Elasticsearch as a NoSQL Database

UPDATE: This article refers to our hosted Elasticsearch offering by an older name, Found. Please note that Found is now known as Elastic Cloud. 14-day hosted Elasticsearch no-cost trials are available on Elastic Cloud.

Can Elasticsearch be used as a "NoSQL"-database? NoSQL means different things in different contexts, and interestingly it's not really about SQL. We will start out with a "Maybe!", and look into the various properties of Elasticsearch as well as those it has sacrificed, in order to become one of the most flexible, scalable and performant search and analytics engines yet.

What is a NoSQL Database Anyway?

NoSQL-database defines NoSQL as "Next Generation Databases mostly addressing some of the points: being non-relational, distributed, open-source and horizontally scalable.". In other words, it's not a very precise definition.

It's not about SQL in particular. For example, Hive's query language is clearly inspired by SQL. The same is true for Esper's query language, which operates on streams instead of relations. Also, did you know PostgreSQL was named "Postgres" and had "Quel" as its query language back in the days? While first and foremost an ORDBMS, it now also has many features to make it viable as a schemaless document-store.

It's not about ACID-ity either. Hyperdex is one example of a NoSQL-database that aims to provide ACID-transactions. MySQL, certainly an SQL-database, has a history of dubious interpretations of what ACID really means.
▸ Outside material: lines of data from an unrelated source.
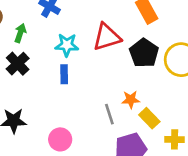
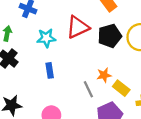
black pentagon: (144, 53) -> (110, 36), turned 30
blue rectangle: (64, 74) -> (50, 70), moved

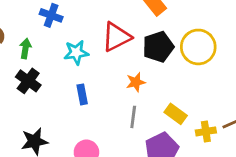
orange star: (104, 75) -> (136, 82), moved
gray line: (88, 89) -> (133, 117), turned 35

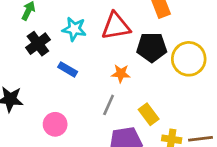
black cross: (28, 81) -> (38, 44), moved
blue rectangle: (82, 94) -> (68, 69), turned -66

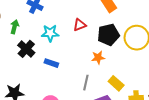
red triangle: (116, 26) -> (80, 25), size x0.6
orange star: (121, 74) -> (98, 58), moved

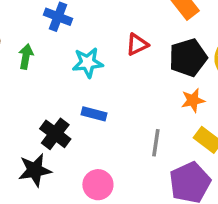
black cross: (26, 49) -> (55, 134), moved
orange star: (98, 58) -> (193, 100), moved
Relations? While most of the NoSQL-databases do not support joining in the same sense as traditional relational databases and leave that as an exercise for the user, there are those that do. RethinkDB, Hive and Pig, to name a few. Neo4j, a graph-oriented database, certainly deals with relations - it's excellent at traversing relations (i.e. edges) in graphs. Elasticsearch has a concept of "query time" joining with parent/child-relations and "index time" joining with nested types.

Distributed? While there are some distributed SQL-databases around, and some projects aiming to be something like a NoSQLite, newer generation databases tend to be distributed in some way or another.
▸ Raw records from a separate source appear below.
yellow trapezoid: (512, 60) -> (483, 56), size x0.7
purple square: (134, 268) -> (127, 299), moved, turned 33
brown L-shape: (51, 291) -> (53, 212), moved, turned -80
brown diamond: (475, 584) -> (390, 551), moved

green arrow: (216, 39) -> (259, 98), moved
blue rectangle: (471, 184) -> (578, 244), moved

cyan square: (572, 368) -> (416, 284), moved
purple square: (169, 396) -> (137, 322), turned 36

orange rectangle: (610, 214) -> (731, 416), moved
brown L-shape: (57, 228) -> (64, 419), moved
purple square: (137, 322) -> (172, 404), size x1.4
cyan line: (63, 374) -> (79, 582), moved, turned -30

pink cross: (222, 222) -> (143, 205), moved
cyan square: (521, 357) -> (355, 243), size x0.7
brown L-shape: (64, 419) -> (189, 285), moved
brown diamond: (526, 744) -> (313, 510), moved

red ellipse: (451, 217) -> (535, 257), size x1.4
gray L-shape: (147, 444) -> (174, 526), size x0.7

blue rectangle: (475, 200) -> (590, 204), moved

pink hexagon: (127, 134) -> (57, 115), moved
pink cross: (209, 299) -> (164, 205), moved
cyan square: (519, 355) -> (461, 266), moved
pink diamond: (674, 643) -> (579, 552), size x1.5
To summarize the summary, it neither makes sense to precisely define NoSQL, nor to simply say that Elasticsearch is a "document store"-type NoSQL-database. At the time of writing, nosql-database.org lists >20 of those.

In the next sections, we'll have a look at some important properties and see how Elasticsearch does or does not implement them.

No Transactions

Lucene, which Elasticsearch is built on, has a notion of transactions. Elasticsearch on the other hand, does not have transactions in the typical sense. There is no way to rollback a submitted document, and you cannot submit a group of documents and have either all or none of them indexed. What it does have, however, is a write-ahead-log to ensure the durability of operations without having to do an expensive Lucene-commit. You can also specify the consistency level of index-operations, in terms of how many replicas must acknowledge the operation before returning. This defaults to a quorum, i.e. \(\lfloor\frac{n}{2}\rfloor + 1\).

Visibility of changes is controlled when an index is refreshed, which by default is once per second, and happens on a shard-by-shard-basis.

Optimistic concurrency control is done by specifying the version of the submitted documents.

Elasticsearch is built for speed. Doing distributed transactions is a lot of work. Not providing them makes a lot of things easier. By accepting that what we read can be somewhat stale, and that everyone sees the same timeline, Elasticsearch can serve a lot of things from caches - which is paramount for the mind-boggling performance we love it for.

Schema Flexible

Elasticsearch does not require you to specify a schema upfront. Throw a JSON-document at it, and it will do some educated guessing to infer its type. It does a good job at things like numerics, booleans and timestamps. For strings, it will use the "standard"-analyzer, which is usually good to get started.

While it's arguably "schema free", in the sense that you don't have to specify a schema, we like to think of it as "schema flexible" instead. To develop great search and/or analytics, you really need to tweak your schemas. Elasticsearch has an extensive set of powerful tools to help you, like dynamic templates, multi-field objects, etc. This is covered in more detail in our article on mapping.

Relations and Constraints

Elasticsearch is a document oriented database. The entire object graph you want to search needs to be indexed, so before indexing your documents, they must be denormalized. Denormalization increases retrieval performance (since no query joining is necessary), uses more space (because things must be stored several times), but makes keeping things consistent and up-to-date more difficult (as any change must be applied to all instances). They're excellent for write-once-read-many-workloads, however.

For example, say you have set up database containing customers, orders and products, and you want to search for orders given the name of a product and user. This could be solved by indexing orders with all the necessary information about the user and the products. Searching is then easy, but what happens when you want to change the name of the product? In a relational design with proper normalization, you would simply update the product and be done. That's what they are really good at. With a denormalized document database, every order with the product would have to be updated.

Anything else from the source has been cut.